Login to the server, find the pvpgn folder, then conf folder, open bntd.conf with notepad.
1. Change the connection limit = 1000 to something high like 10,000 or w/e you're server can handle.
2. The option below make sure it is set to TRUE as well. It says Remove Stale connection or w/e. This will help you drop junk traffic traffic.
3. Another TIP i doubt this attack is coming from different IP's because long ago when i had fun with bots. I could type load 100 bots all from the VPN or IP. So do like it likes this change the connections per IP to like 8. That's also why your admins at the time felt like god when they ipbanned one bot they all got banned lol. If they only known what i could of done if i wanted. 1 proxy x 100 or w/e limit was set. (this will help filter down how many from each IP)
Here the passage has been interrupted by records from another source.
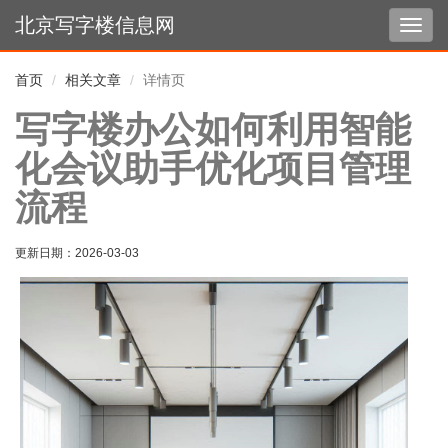
北京写字楼信息网
切
换
导
首页
相关文章
详情页
航
写字楼办公如何利用智能
化会议助手优化项目管理
流程
更新日期：
2026-03-03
4. Save your done now. Now in like 5 minutes and 3 changes Your server is online, filters stale connections, and limits how many connections per IP. WOW The guy attacking you is giving you a permanent solution to your problem? "sarcasm btw!"
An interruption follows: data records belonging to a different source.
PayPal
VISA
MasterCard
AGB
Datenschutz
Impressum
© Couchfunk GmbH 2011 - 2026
5.(Most important STEP if 1-4 failed or minimized) If not solved and they can attack with more traffic then you have or bandwidth issues/$ appear. We have a another level of security that should of been implemented because its a server. But anyways you can get better firewall rules, or just code a script to grab proxies and ban them all. That would completely block all the bots and make it very hard to create mass attacks in the future. Oh wow a double win, blocks people who bypass ipbans too.... *COUGH* What ever you do, do not search on github there isn't any samples for linux or windows
ready to be setup.... *COUGH*
6. You owe me money for teaching you how to filter out most skids that program/hack. If this wasn't enough to prevent the attacker or bots. We can then get you a decent price range where i can develop you a process or sell you an idea easy to design with your current setup. Here ill even give you another idea for free no charge. The status page already builds tables with the pvpgn connection info easily done with the source or LUA. Find a php function to kill connections or execute shell to the os and execute kill commands to that ip that didnt login after 10 seconds with account or have null fields 10 - 30 lines of code? NOW STFU UNLESS YOU CAN SPEAK FACTS ABOUT MY NAME.
If they are still getting through with even higher loads you are dealing with someone decent. But that also don't make sense because there are so many bots that work now and compiled 10 or 15 years ago. I have some and coded some myself. They are very powerful and can do evil things like make them join clans, spam the channel with not stoppable text, create game and flood your game list by abusing a pvpgn glitch, flood the db with millions of new accounts, the bots can even join ur hosted game and you wont see them unless type /ping or games command this would force all game private as it fail to start the game... so much i could do with a simple bot. I'm not even begin to mention the real 0 days or w/e inside pvpgn that are critical. I won't go into much detail but i can easily type special alt codes i found and the server crashes completely. Takes me less time to do that then a ddos or bot attack lol and its more powerful then all mention. So sure keep blaming me for the attack on this server, you guys created more enemies then anyone i know. So good luck finding the jerk as hes a needle in the haystack. I would honestly load your server right now just to prove my paragraph true and show how badly you underestimated me. But i have grown to help against such activities long ago and way too many innocent people playing.
Less then five minutes to solve? How long has this been going on? Is this even a bot or ddos script or program? Have you inspected the traffic and seen patterns in the packets? These packets huge or small? Are they failing or causing error messages on the server console? Did you configure debug mode to be verbose so these errors bots can be seen on the pvpgn server console?